Menschen mit Behinderung gezielt diskriminiert

Veröffentlicht am von Ottmar Miles-Paul

Verena Bentele
Verena Bentele
Bild: Irina Tischer

Berlin (kobinet) Verena Bentele, die Beauftragte der Bundesregierung für die Belange behinderter Menschen, kritisiert die Äußerungen des GDL-Chefs Claus Weselsky vom vergangenen Mittwoch scharf: "Seine markige Wortwahl und die Tatsache, dass er 2010 schon einmal Ähnliches gesagt hat, lässt keinen anderen Schluss zu, als dass er gezielt Menschen mit Behinderungen diskriminieren wollte."

Auch seine sogenannte Entschuldigung ändere nach Ansicht von Verena Bentele daran überhaupt nichts. Die Würde jedes Menschen ist unantastbar, das ist klar. Auch in Momenten emotionaler Erregung seien polemische Äußerungen wie diese also nicht zu tolerieren. Die Gewerkschaft sollte sich überlegen, ob jemand mit dieser Geisteshaltung als oberster Repräsentant weiterhin tragbar ist.

Weselsky hatte auf einer Protestveranstaltung seiner Gewerkschaft in Fulda vergangenen Mittwoch gesagt: "Wenn sich zwei Kranke miteinander ins Bett legen und ein Kind zeugen, da kommt von Beginn an was Behindertes raus." Diesen Vergleich zog er, um die Vereinigung der beiden Verkehrsgewerkschaften GDBA und TRANSNET zur Eisenbahn- und Verkehrsgewerkschaft (EVG) zu bewerten. Im Gespräch mit der Süddeutschen Zeitung vom 24.8.2010 hatte er bereits Ähnliches zu diesem Thema geäußert, damals sagte er "Wenn zwei Kranke wie hier zusammen ins Bett gehen, ist die Gefahr groß, dass das Kind ein Pflegefall wird."

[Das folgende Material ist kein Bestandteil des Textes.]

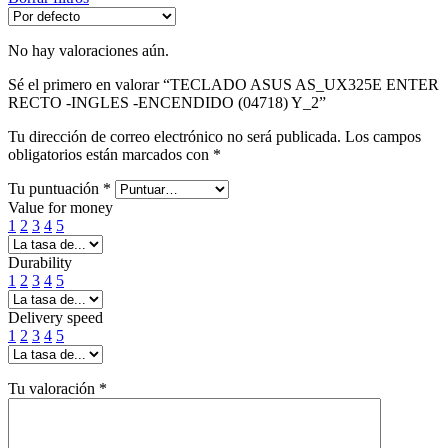
No hay valoraciones aún.
Sé el primero en valorar “TECLADO ASUS AS_UX325E ENTER
RECTO -INGLES -ENCENDIDO (04718) Y_2”
Tu dirección de correo electrónico no será publicada.
Los campos
obligatorios están marcados con
*
Tu puntuación
*
Value for money
1
2
3
4
5
Durability
1
2
3
4
5
Delivery speed
1
2
3
4
5
Tu valoración
*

Lesermeinungen zu “Menschen mit Behinderung gezielt diskriminiert” (14)

Von MichaelK

...lässt keinen anderen Schluss zu,....

Das ist auch nur Polemik. Wo ist die Beweisführung? Wenn Jemand dumme Sprüche macht und sei es wiederholt, ist das längst kein Beweis für gezielte Diskriminierung.
Man kann dies als einen Hinweis nehmen. Dann wäre aber eine explizite Stellungnahme nicht gerechtfertigt. Man kann hier viele Schlüsse ziehen und nicht nur einen, je nachdem, wie weit man die Umstände und die persönlichen Voraussetzungen berücksichtigen will.

Von Magö

Wie so oft schockiert mich die seltsame Wortwahl, offenbar weiß man hierzulande nicht, was der Unterschied ziwschen beleidigen und diskriminieren ist. Diskriminierung ist die Benachteiligung einer Gruppe gegenüber einer anderen, ich kann nicht sehen, wie man auf diesen Begriff kommt.
An Lesebrille et al: Wenn tatsächlich nur das Ergebnis und nicht die Absicht zählt, stellen sie sich vor, was das Ergebnis ist? Das sehen wir heute schon, wenn jede Lapalle von Leidmedien zur Beleidigung hochstilisiert wird, obwohl sie von den Leuten, die selbst betroffen sind gar nicht so empfunden wird. Es zeugt von extrem geringem Selbstbewusstsein der Menschen und der Bewegung, wenn man auf jede zugegebenermaßen schwachsinnige Bemerkung derart abfährt. Ich würde mir eine rhetorisch geandte Antwort wünschen statt diesem Shitsorm im Wasserglas, der fast niemanden interessiert.

Von IlPadrino72

Claus Weselsky, seines Zeichens Chef der GDL, sollte mit sofortiger Wirkung von diesem Amt enthoben werden. Ein Mensch der für sich in Anspruch nimmt über behinderte Menschen zu urteilen obwohl er offensichtlich keine Ahnung von deren Leben bzw. Lebensumstände hat, hat in so einer Institution nichts zu suchen. Obendrein sollte er wegen Beleidigung angezeigt und verurteilt werden.

Von Beamtenschreck

Sehr geehrte Lesebrille,

ich sage es nochmals, wenn wir alles auf die Goldwaage legen, aber nicht in der Lage sind eine gewisse Einigkeit in der Umsetzung unserer Akzeptanz und Forderungen zu erzielen, dann müssen wir uns nicht wundern, dass außer einem Geschrei seit Jahrzehnten nichts passiert, was in der Praxis auf Verbesserungen hin weißt.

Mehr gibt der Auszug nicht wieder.